Dados de Comércio Mercosul União Europeia. (Fonte: Portal de Estatísticas do Mercosul)

Dados de Comércio Mercosul União Europeia. Fonte: Portal de Estatísticas do Mercosul

  • A maior parte dos produtos exportados pelo Mercosul para a União Europeia é de origem agrícola, como soja, azeite de soja e café. Por sua vez, a maior parte dos produtos exportados pela União Europeia ao Mercosul é da indústria Petroquímica e Medicamentos. Para ver os números detalhadamente, você pode acessar o portal do Mercosul.
  • Em 2017, conforme apontado pelo governo brasileiro, a União Europeia investiu mais de US$ 433 bilhões no Mercosul. Já em relação ao envolvimento de empresas de serviços europeias no Mercosul, o valor em áreas como tecnologia e telecomunicações supera a casa dos US$ 18,8 bilhões de dólares. O Brasil é o maior destino de Investimento Estrangeiro Direto (IED) da União Europeia na América Latina e quarto maior destino dos investimentos da UE fora da Europa. Cerca de 855 mil empregos na UE  estão relacionados com as exportações para o Brasil.
  • Em relação ao Brasil propriamente dito, conforme dados do portal ComexVis do Ministério da Economia, Indústria, Comércio Exterior e Serviços, em 2018 foram cerca de US$ 76,8 bilhões movimentados em comércio com a União Europeia (aproximadamente 77% de todo o comércio da União Europeia com o Mercosul).
Dados de comércio Brasil - União Europeia. Fonte: Portal ComexVis

Dados de comércio Brasil – União Europeia. Fonte: Portal ComexVis

  • As empresas do Mercosul presentes na União Europeia empregam cerca de 30.000 europeus.
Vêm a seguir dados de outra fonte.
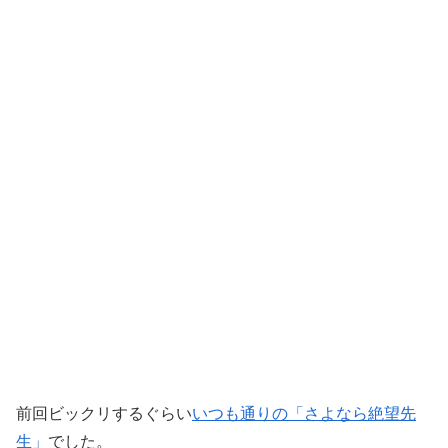
前回ビックリするぐらい
いつも通りの「さよなら絶望先
生」
でした。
O Acordo Mercosul – União Europeia

No dia 28 de junho de 2019, 20 anos após o início das negociações, foi firmado, em Bruxelas, em meio a 14ª Cúpula do G20, o acordo entre o Mercosul e a União Europeia. Esse acordo se coloca como o segundo maior acordo do mundo em relação ao PIB somado de seus participantes, atrás apenas do PIB do acordo entre a União Europeia e o Japão. Mas por qual razão esse acordo demorou tanto tempo para ser finalizado?

A Construção do acordo

No resumo do acordo, disponibilizado pelo Itamaraty, podemos encontrar uma linha do tempo que ajuda a esclarecer as diversas fases desse acordo:

Linha do tempo do Acordo Mercosul - União Europeia. Fonte: Resumo do Acordo Mercosul - UE do Itamaraty, pág. 17

Linha do tempo do Acordo Mercosul – União Europeia. Fonte: Resumo do Acordo Mercosul – UE do Itamaraty, pág. 17

Ainda no governo de Fernando Henrique Cardoso, após uma aproximação na década de 1990, o acordo começou a ser pensado, em 1999.
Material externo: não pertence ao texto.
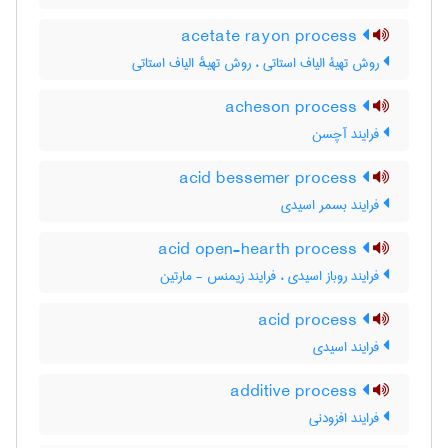
acetate rayon process
روش تهیۀ الیاف استاتی ، روش تهیهٔ الیاف استاتی
acheson process
فرایند آچسن
acid bessemer process
فرایند بسمر اسیدی
acid open-hearth process
فرایند روباز اسیدی ، فرایند زیمنس - مارتین
acid process
فرایند اسیدی
additive process
فرایند افزودنی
Conforme resumido por Daniel Rittner, repórter do Valor Econômico, em entrevista ao programa Xadrez Verbal, na primeira fase, de 2001 e 2004, as negociações avançaram em paralelo com as negociações da ALCA (Área de Livre Comércio das Américas), que era pensada pelos Estados Unidos. A força de barganha que uma negociação dava a outra (como alternativa) era importante ao seu prosseguimento.
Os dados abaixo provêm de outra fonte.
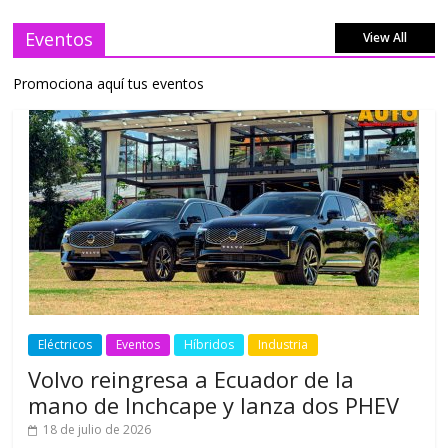
Eventos
View All
Promociona aquí tus eventos
Eléctricos
Eventos
Híbridos
Industria
Volvo reingresa a Ecuador de la
mano de Inchcape y lanza dos PHEV
18 de julio de 2026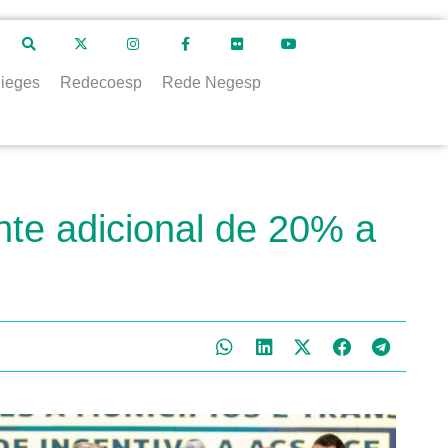
ieges
Redecoesp
Rede Negesp
nte adicional de 20% a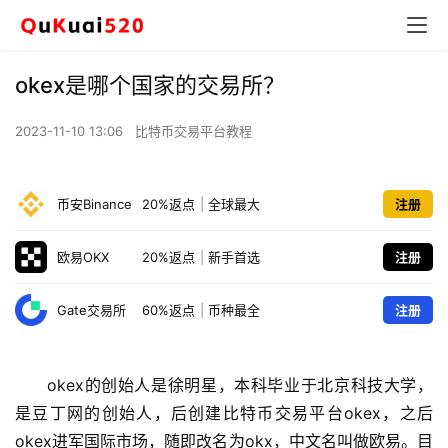
okex是哪个国家的交易所？
2023-11-10 13:06
比特币交易平台教程
币安Binance
20%返点
|
全球最大
注册
欧易OKX
20%返点
|
新手首选
注册
Gate交易所
60%返点
|
币种最全
注册
okex的创始人是徐明星，本科毕业于北京科技大学，
是豆丁网的创始人，后创建比特币交易平台okex，之后
okex进军国际市场，随即改名为okx，中文名叫做欧易。目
Quando a negociação da ALCA parou, dessa forma, houve também um esfriamento da negociação entre o Mercosul e a União Europeia. Os grandes pontos de discussão nesse momento eram os subsídios agrícolas fornecidos pela Europa, que poderiam prejudicar os concorrentes brasileiros e as proteções através de barreiras tarifárias e não tarifárias concedidas sobretudo à indústria pelo lado dos países do Mercosul.

Em 2010 as negociações foram retomadas, com avanços nos textos, mas sem grandes avanços práticos. Os governos de Dilma Rousseff, no Brasil e Cristina Kirchner, na Argentina, mantiveram posturas protecionistas, visando defender os produtores e incentivar o desenvolvimento local. Da mesma forma que em momentos anteriores, essas barreiras conflitavam com os interesses europeus.

Em relação à essa postura protecionista, um dos fortes argumentos dos que a defenderam ao longo dos últimos 20 anos é o medo de uma reprimarização da economia. Ou seja, tendo em vista que os produtos europeus, em média, possuem maiores investimentos, infraestrutura produtiva e bagagem tecnológica que os produtos locais, uma entrada deles sem barreiras poderia representar uma competição desleal sobretudo aos industriais brasileiros. Dessa forma, não conseguindo competir a nível industrializado, o país estaria fadado a produzir permanentemente produtos primários.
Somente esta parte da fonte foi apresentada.